Zudem sind auch Leistungen in geplanten Unterrichtssituationen zu berücksichtigen:

- bei Präsentationen und kurzen Vorträgen
- bei szenischen Darstellungen[7]

Es gibt neben der mündlichen Mitarbeit auch die mündliche Wissensprüfung, in der die Schülerinnen und Schüler beweisen sollen, was sie im Unterricht gelernt haben. Diese Überprüfungen finden oft zu Beginn der Stunde in Form von Wiederholung von bereits gelernten Unterrichtsinhalten statt.[8]

2.2 Bedeutung von mündlichen Leistungen

Mündliches Sprachverhalten rückt oftmals erst dann in den Vordergrund, wenn es darum geht, die mündlichen und schriftlichen Leistungen der Schüler für die bevorhenden Zeugnisse miteinander zu vergleichen.[9]

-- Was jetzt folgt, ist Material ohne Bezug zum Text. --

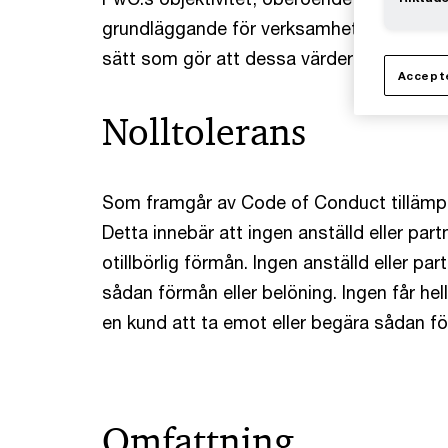
grundläggande för verksamheten, och alla
sätt som gör att dessa värderingar inte k
Accepte
Nolltolerans
Som framgår av Code of Conduct tillämpa
Detta innebär att ingen anställd eller part
otillbörlig förmån. Ingen anställd eller par
sådan förmån eller belöning. Ingen får hel
en kund att ta emot eller begära sådan fö
Omfattning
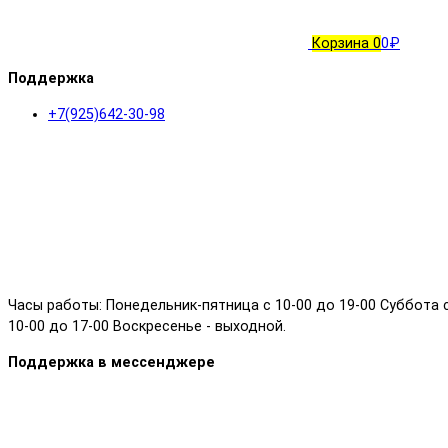
Корзина
0
0₽
Поддержка
+7(925)642-30-98
Часы работы: Понедельник-пятница с 10-00 до 19-00 Суббота 
10-00 до 17-00 Воскресенье - выходной.
Поддержка в мессенджере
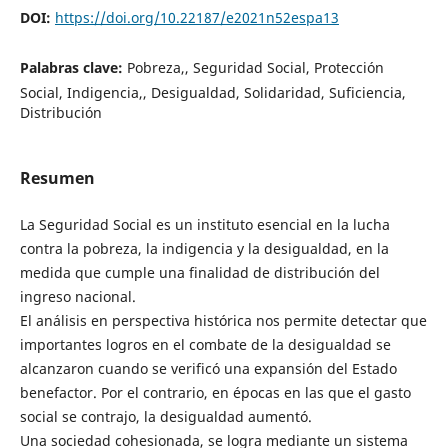
DOI:
https://doi.org/10.22187/e2021n52espa13
Palabras clave:
Pobreza,, Seguridad Social, Protección
Social, Indigencia,, Desigualdad, Solidaridad, Suficiencia,
Distribución
Resumen
La Seguridad Social es un instituto esencial en la lucha
contra la pobreza, la indigencia y la desigualdad, en la
medida que cumple una finalidad de distribución del
ingreso nacional.
El análisis en perspectiva histórica nos permite detectar que
importantes logros en el combate de la desigualdad se
alcanzaron cuando se verificó una expansión del Estado
benefactor. Por el contrario, en épocas en las que el gasto
social se contrajo, la desigualdad aumentó.
Una sociedad cohesionada, se logra mediante un sistema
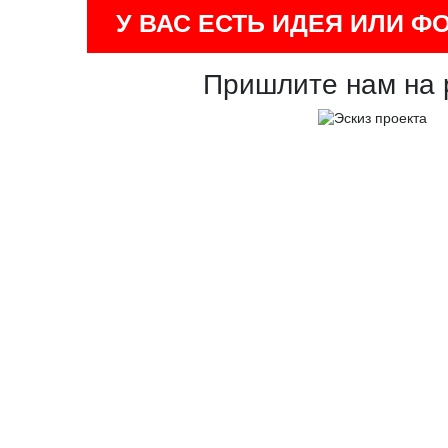
У ВАС ЕСТЬ ИДЕЯ ИЛИ Ф
Пришлите нам на 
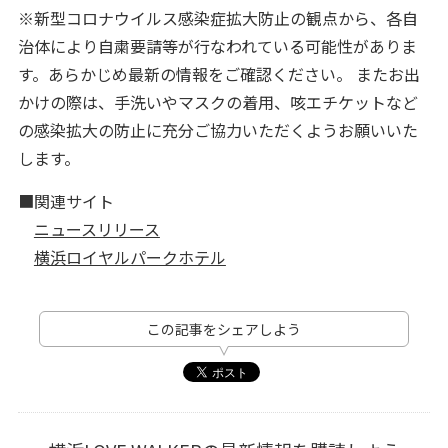
※新型コロナウイルス感染症拡大防止の観点から、各自
治体により自粛要請等が行なわれている可能性がありま
す。あらかじめ最新の情報をご確認ください。 またお出
かけの際は、手洗いやマスクの着用、咳エチケットなど
の感染拡大の防止に充分ご協力いただくようお願いいた
します。
■関連サイト
ニュースリリース
横浜ロイヤルパークホテル
この記事をシェアしよう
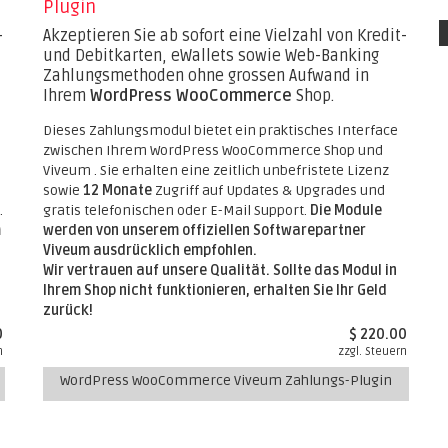
Plugin
-
Akzeptieren Sie ab sofort eine Vielzahl von Kredit-
und Debitkarten, eWallets sowie Web-Banking
Zahlungsmethoden ohne grossen Aufwand in
Ihrem
WordPress WooCommerce
Shop.
Dieses Zahlungsmodul bietet ein praktisches Interface
zwischen Ihrem WordPress WooCommerce Shop und
Viveum . Sie erhalten eine zeitlich unbefristete Lizenz
sowie
12 Monate
Zugriff auf Updates & Upgrades und
.
gratis telefonischen oder E-Mail Support.
Die Module
m
werden von unserem offiziellen Softwarepartner
Viveum ausdrücklich empfohlen.
Wir vertrauen auf unsere Qualität. Sollte das Modul in
Ihrem Shop nicht funktionieren, erhalten Sie Ihr Geld
zurück!
0
$ 220.00
n
zzgl. Steuern
WordPress WooCommerce Viveum Zahlungs-Plugin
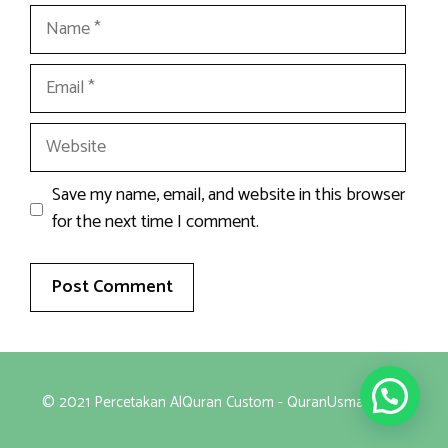
Name
Email
Website
Save my name, email, and website in this browser
for the next time I comment.
© 2021 Percetakan AlQuran Custom - QuranUsmani.com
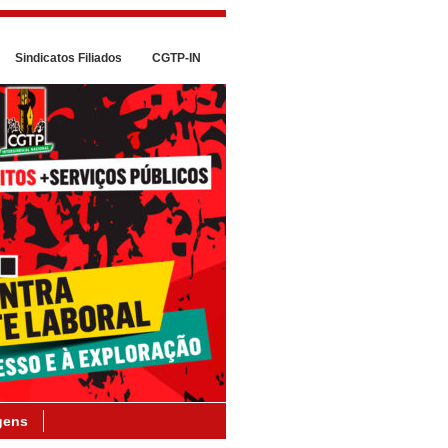
Sindicatos Filiados
CGTP-IN
gens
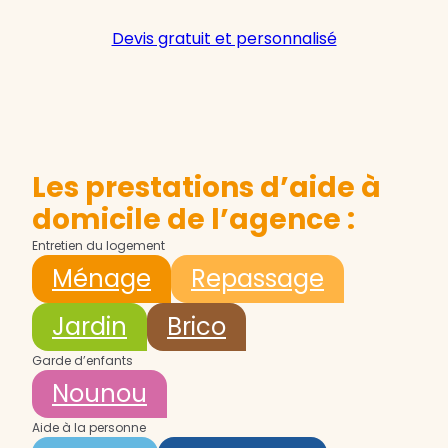
Devis gratuit et personnalisé
Les prestations d’aide à
domicile de l’agence :
Entretien du logement
Ménage
Repassage
Jardin
Brico
Garde d’enfants
Nounou
Aide à la personne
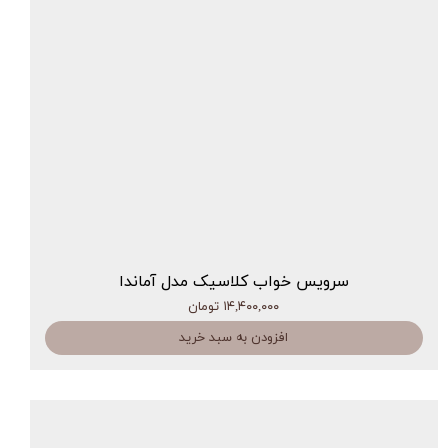
سرویس خواب کلاسیک مدل آماندا
۱۴,۴۰۰,۰۰۰ تومان
افزودن به سبد خرید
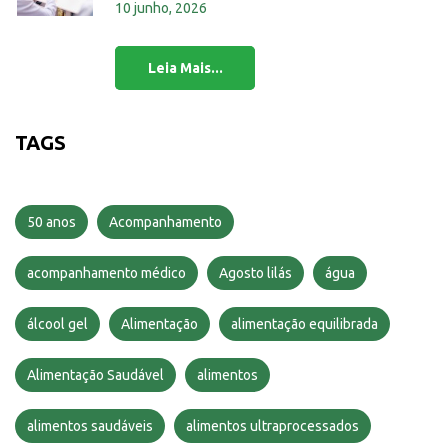
10 junho, 2026
TAGS
50 anos
Acompanhamento
acompanhamento médico
Agosto lilás
água
álcool gel
Alimentação
alimentação equilibrada
Alimentação Saudável
alimentos
alimentos saudáveis
alimentos ultraprocessados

„Eine solche Praxis wird aber weder der Eigenständigkeit des mündlichen Sprachgebrauchs noch einer ausgewogenen Gesamtnotenbildung im Fach Deutsch gerecht.“[10]

Es sprechen wichtige Gründe dafür, dass auch die mündlichen Leistungen angemessen erfasst und an qualitativen Kriterien ausgerichtet werden müssen. So bestimmt beispielsweise die gesprochene Sprache im Unterricht und im Alltag den größten Teil der sprachlichen Tätigkeiten. Aber auch für den späteren Beruf und Persönlichkeitsbild eines Menschen ist es wichtig, wie er sprachlich auftritt und wie gut er seine Muttersprache beherrscht. Daher kann das Fach Deutsch diesen lebensrelevanten Teil nicht unberücksichtigt lassen, denn sonst hätte die Gesamtbeurteilung eine wenig differenzierte Aussagekraft. Des Weiteren müssen Schüler ein kommunikatives und situationsangemessenes Sprachverhalten haben.[11]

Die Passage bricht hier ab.